A certain kind of simplicial complex

Question

I'm interested in collections $\mathcal{C}$ of tuples $\mathbf{t} = (n_1, n_2, \ldots, n_r)$ of positive integers satsifying

1. if $\mathbf{t}\in \mathcal{C}$ then so is any permutation of $\mathbf{t}$ and
2. if $\mathbf{t}\in \mathcal{C}$ then so is any sub-tuple of $\mathbf{t}$.

If I were talking about sets instead of tuples, then the second condition would mean that such a collection is a simplicial complex. Since I need tuples, I thought that $\mathcal{C}$ could be thought of as a simplicial set. But the reason I want to use tuples is to allow for repetitions (such as $(1,2,2,3,4)$); and the tuples with repeats are in no way degenerate in my context. So maybe I'm thinking about something like a sub-fat-simplicial-set inside the fat nerve (fat meaning "no degeneracies") $B_\mathbf{fat}\mathbb{N}$?

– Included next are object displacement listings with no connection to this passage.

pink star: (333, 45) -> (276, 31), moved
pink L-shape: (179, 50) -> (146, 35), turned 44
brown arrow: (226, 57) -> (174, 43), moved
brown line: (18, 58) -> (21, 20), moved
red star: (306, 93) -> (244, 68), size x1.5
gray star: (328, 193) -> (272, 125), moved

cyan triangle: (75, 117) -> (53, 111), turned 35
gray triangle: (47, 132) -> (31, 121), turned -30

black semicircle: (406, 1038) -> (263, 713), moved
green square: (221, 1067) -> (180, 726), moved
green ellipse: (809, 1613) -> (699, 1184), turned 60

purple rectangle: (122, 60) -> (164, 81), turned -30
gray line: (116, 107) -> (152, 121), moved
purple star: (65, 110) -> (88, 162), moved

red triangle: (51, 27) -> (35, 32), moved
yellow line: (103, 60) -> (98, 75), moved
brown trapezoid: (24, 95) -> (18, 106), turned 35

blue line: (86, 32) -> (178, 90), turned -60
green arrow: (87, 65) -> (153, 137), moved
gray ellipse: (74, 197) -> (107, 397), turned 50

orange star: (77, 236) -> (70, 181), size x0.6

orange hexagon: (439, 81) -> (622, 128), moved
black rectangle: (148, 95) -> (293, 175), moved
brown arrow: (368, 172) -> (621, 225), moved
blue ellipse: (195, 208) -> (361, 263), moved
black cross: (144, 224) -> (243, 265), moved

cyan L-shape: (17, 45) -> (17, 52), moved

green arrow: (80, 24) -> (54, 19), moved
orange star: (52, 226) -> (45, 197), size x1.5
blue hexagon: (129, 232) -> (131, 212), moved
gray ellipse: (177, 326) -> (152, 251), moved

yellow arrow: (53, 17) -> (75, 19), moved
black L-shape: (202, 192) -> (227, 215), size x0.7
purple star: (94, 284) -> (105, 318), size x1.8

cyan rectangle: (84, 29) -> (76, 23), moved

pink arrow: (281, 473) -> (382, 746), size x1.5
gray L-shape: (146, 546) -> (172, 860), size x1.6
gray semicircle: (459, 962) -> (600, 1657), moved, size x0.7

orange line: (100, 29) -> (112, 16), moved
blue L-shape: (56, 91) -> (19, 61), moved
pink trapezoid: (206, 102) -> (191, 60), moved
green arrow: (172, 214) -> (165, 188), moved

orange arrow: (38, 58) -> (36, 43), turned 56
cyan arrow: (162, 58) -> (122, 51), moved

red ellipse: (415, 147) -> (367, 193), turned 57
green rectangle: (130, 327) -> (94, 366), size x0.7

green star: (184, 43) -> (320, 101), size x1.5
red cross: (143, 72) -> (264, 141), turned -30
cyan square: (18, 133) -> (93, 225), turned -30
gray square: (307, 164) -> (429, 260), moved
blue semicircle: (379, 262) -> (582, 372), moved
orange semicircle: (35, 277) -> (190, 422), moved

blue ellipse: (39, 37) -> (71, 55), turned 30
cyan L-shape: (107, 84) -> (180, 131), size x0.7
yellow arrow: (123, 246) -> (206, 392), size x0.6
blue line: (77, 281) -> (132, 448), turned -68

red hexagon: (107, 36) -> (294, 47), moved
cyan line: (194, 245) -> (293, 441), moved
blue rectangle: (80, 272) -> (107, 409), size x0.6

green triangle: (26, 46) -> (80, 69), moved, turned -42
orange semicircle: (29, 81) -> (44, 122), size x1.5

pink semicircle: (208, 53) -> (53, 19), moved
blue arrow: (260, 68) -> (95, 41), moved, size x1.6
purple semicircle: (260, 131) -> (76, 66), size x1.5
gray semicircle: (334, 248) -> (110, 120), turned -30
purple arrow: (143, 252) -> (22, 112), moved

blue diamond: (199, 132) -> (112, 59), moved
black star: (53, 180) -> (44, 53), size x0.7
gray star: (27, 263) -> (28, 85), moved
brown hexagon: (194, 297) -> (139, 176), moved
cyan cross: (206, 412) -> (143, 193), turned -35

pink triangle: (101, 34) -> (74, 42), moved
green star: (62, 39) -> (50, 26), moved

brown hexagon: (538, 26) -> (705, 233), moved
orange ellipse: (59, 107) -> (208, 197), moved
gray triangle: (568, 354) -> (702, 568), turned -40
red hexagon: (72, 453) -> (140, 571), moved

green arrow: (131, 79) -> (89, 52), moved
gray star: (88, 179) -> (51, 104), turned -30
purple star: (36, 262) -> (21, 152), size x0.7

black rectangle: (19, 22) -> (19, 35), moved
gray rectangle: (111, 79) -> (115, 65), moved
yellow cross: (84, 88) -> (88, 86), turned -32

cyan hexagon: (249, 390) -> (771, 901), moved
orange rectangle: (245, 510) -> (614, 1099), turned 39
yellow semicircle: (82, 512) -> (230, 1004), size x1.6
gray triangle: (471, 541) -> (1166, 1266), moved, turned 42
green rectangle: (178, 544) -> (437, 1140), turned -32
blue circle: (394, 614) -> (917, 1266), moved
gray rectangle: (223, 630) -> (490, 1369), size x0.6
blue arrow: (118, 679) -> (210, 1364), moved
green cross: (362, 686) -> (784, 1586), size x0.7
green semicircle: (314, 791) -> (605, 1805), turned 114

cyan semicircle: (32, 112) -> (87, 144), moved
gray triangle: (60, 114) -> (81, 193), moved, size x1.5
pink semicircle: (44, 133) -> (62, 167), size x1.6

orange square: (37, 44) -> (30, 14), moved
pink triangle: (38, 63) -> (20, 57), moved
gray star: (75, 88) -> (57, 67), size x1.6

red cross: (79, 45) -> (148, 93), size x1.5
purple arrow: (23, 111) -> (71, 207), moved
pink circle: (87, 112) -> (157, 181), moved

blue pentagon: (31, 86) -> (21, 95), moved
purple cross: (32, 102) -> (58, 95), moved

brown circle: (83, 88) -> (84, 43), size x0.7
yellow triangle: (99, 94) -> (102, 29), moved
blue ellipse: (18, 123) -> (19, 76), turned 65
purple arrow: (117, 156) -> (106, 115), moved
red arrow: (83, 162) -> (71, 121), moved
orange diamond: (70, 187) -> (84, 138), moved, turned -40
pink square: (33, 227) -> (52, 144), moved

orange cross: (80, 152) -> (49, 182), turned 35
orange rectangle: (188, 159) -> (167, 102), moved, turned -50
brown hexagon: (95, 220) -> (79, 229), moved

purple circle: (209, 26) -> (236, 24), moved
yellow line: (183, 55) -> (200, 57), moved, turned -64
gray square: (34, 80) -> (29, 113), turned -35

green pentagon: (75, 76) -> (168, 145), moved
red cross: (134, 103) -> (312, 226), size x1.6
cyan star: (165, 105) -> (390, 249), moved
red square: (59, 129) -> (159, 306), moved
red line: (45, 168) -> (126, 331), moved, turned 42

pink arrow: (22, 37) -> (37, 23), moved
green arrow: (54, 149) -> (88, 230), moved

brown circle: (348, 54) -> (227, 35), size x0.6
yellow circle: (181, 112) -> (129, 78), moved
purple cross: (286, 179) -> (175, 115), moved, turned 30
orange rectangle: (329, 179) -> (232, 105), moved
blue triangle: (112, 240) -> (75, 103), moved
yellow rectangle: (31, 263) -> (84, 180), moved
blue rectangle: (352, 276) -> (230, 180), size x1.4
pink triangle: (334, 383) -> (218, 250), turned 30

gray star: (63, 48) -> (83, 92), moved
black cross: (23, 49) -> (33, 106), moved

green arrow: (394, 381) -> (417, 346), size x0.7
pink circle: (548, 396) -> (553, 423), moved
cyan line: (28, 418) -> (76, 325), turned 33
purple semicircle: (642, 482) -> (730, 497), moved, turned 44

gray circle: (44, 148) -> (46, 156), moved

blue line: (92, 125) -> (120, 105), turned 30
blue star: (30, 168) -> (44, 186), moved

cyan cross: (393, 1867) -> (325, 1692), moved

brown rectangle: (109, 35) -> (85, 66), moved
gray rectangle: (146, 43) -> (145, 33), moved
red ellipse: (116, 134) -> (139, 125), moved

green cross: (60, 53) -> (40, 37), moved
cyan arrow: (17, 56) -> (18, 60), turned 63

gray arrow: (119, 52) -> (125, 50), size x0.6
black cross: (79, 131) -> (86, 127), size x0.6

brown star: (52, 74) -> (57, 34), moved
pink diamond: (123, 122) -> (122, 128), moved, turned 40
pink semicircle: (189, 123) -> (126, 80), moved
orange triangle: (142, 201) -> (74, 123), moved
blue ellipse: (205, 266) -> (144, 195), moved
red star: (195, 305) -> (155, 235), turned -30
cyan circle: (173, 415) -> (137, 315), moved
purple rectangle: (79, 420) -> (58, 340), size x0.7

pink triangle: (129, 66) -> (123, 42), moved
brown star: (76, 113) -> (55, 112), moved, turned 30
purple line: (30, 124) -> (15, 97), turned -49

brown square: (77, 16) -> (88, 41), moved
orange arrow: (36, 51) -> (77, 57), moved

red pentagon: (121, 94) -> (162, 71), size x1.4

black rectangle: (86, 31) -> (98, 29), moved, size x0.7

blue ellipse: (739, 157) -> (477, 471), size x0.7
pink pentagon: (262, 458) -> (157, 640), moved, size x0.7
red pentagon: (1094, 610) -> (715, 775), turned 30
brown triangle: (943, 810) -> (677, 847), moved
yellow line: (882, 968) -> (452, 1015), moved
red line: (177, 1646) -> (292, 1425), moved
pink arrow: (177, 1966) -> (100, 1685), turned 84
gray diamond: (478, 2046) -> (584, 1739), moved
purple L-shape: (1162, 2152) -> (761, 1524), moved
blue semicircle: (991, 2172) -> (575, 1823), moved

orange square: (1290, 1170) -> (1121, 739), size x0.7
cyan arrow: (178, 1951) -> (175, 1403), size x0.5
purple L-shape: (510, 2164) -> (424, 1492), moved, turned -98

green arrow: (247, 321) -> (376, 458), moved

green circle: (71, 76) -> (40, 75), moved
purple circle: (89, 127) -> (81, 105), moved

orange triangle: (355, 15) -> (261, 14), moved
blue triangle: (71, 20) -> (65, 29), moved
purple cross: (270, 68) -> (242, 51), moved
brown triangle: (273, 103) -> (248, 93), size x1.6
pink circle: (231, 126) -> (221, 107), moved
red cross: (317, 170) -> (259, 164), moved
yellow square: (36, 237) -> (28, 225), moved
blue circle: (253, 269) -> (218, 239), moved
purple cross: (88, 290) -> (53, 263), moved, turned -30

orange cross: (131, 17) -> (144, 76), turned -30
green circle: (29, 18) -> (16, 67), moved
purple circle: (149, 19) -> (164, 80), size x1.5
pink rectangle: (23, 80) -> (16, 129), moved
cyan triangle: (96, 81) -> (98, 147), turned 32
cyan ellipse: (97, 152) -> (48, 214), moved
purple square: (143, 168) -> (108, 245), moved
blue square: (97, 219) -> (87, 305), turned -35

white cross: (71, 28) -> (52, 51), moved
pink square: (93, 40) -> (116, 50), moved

Can someone point me to some useful terminology or results about collections $\mathcal{C}$ like this?

Answer 1

I don't know your context, but maybe it will be useful to think of your structure as a semi-simplicial set http://ncatlab.org/nlab/show/semi-simplicial+set

Semi-simplicial set is a presheaf on the semi-simplicial category, which is like the simplicial category without degeneracy maps. Every simplicial category generates a simplicial set.

Your structure forms a semi-simplicial set as it seems implicit in the question. Maybe you want the simplicial set generated by this semi-simplicial set.